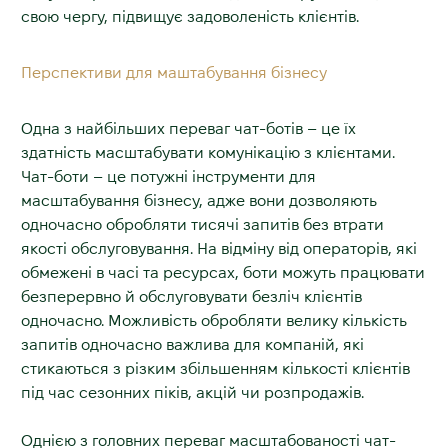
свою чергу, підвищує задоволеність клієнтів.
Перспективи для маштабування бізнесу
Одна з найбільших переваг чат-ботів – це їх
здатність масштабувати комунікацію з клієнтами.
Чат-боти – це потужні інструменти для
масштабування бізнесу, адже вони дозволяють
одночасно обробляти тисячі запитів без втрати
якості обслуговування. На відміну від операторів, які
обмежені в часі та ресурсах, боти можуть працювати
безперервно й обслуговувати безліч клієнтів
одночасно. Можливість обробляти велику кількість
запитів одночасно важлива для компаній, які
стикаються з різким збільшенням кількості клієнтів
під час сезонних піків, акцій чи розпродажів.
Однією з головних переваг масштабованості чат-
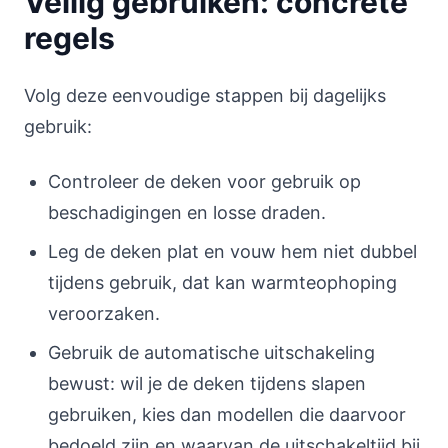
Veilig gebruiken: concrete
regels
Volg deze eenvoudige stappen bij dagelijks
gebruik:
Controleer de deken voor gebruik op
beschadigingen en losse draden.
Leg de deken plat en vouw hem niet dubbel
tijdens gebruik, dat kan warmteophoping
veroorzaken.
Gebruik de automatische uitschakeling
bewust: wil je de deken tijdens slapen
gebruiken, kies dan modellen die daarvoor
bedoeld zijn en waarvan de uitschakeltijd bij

-------------------------

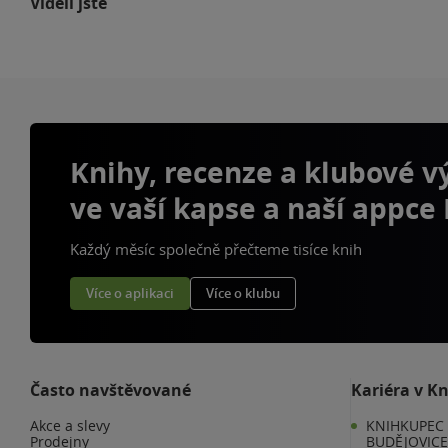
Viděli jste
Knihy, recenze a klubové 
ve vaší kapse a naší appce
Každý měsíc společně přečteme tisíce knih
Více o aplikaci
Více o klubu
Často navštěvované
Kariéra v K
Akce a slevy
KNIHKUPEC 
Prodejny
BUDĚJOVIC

-------------------------

_Problem requirements:_
Could you return exactly the stretch of the data above that starts at the line with "Veilig gebruiken: concrete" and ends at the line with "bedoeld zijn en waarvan de uitschakeltijd bij", both lines included?

_Result:_
Veilig gebruiken: concrete
regels
Volg deze eenvoudige stappen bij dagelijks
gebruik:
Controleer de deken voor gebruik op
beschadigingen en losse draden.
Leg de deken plat en vouw hem niet dubbel
tijdens gebruik, dat kan warmteophoping
veroorzaken.
Gebruik de automatische uitschakeling
bewust: wil je de deken tijdens slapen
gebruiken, kies dan modellen die daarvoor
bedoeld zijn en waarvan de uitschakeltijd bij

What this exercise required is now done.